PROMPT ::
Look through the material below and report every line that includes "הזוהר".

[[ RECORDS FOR PROCESSING open ]]

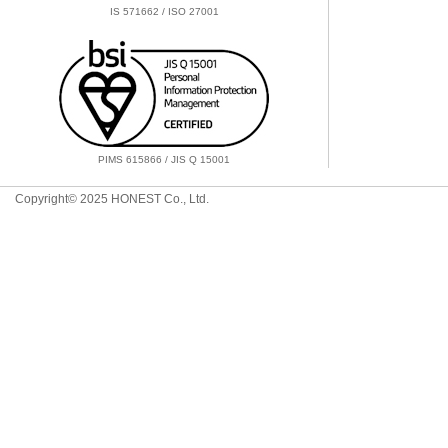
IS 571662 / ISO 27001
PIMS 615866 / JIS Q 15001
Copyright© 2025 HONEST Co., Ltd.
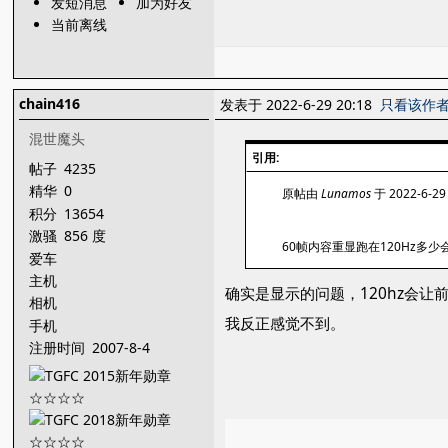
发短消息
加为好友
当前离线
chain416
发表于 2022-6-29 20:18
只看该作
混世魔头
引用:
帖子
4235
精华
0
原帖由
Lunamos
于 2022-6-29
积分
13654
激骚
856 度
60帧内容重显跑在120Hz
爱车
主机
确实是显示的问题，120hz会
相机
我反正感觉不到。
手机
注册时间
2007-8-4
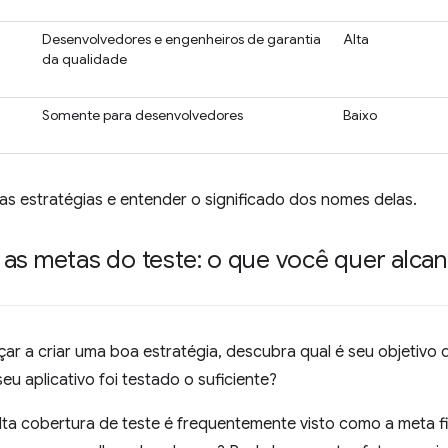
Desenvolvedores e engenheiros de garantia
Alta
da qualidade
Somente para desenvolvedores
Baixo
as estratégias e entender o significado dos nomes delas.
as metas do teste: o que você quer alca
ar a criar uma boa estratégia, descubra qual é seu objetivo
eu aplicativo foi testado o suficiente?
lta cobertura de teste é frequentemente visto como a meta f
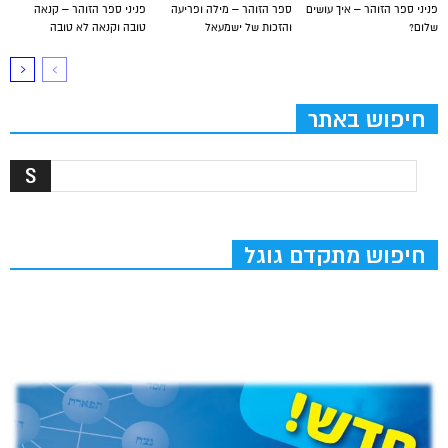
פניני ספר הזוהר – איך עושים
ספר הזוהר – מילה ופריעה
פניני ספר הזוהר – קנאה
שלום?
והזכות של ישמעאל
טובה וקנאה לא טובה
חיפוש באתר
חיפוש מתקדם גוגל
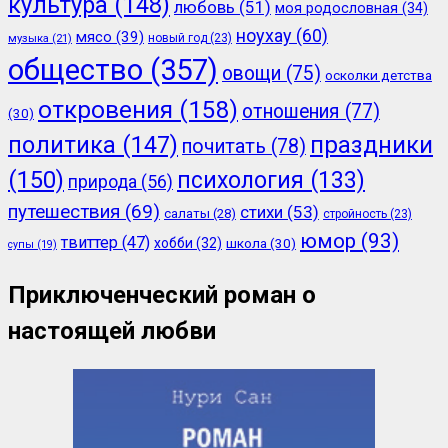
культура
(148)
любовь
(51)
моя родословная
(34)
ноухау
(60)
мясо
(39)
новый год
(23)
музыка
(21)
общество
(357)
овощи
(75)
осколки детства
откровения
(158)
отношения
(77)
(30)
политика
(147)
праздники
почитать
(78)
(150)
психология
(133)
природа
(56)
путешествия
(69)
стихи
(53)
салаты
(28)
стройность
(23)
юмор
(93)
твиттер
(47)
хобби
(32)
школа
(30)
супы
(19)
Приключенческий роман о
настоящей любви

[[ RECORDS FOR PROCESSING closed ]]

SOLVED PROBLEM ::
פניני ספר הזוהר – איך עושים
ספר הזוהר – מילה ופריעה
פניני ספר הזוהר – קנאה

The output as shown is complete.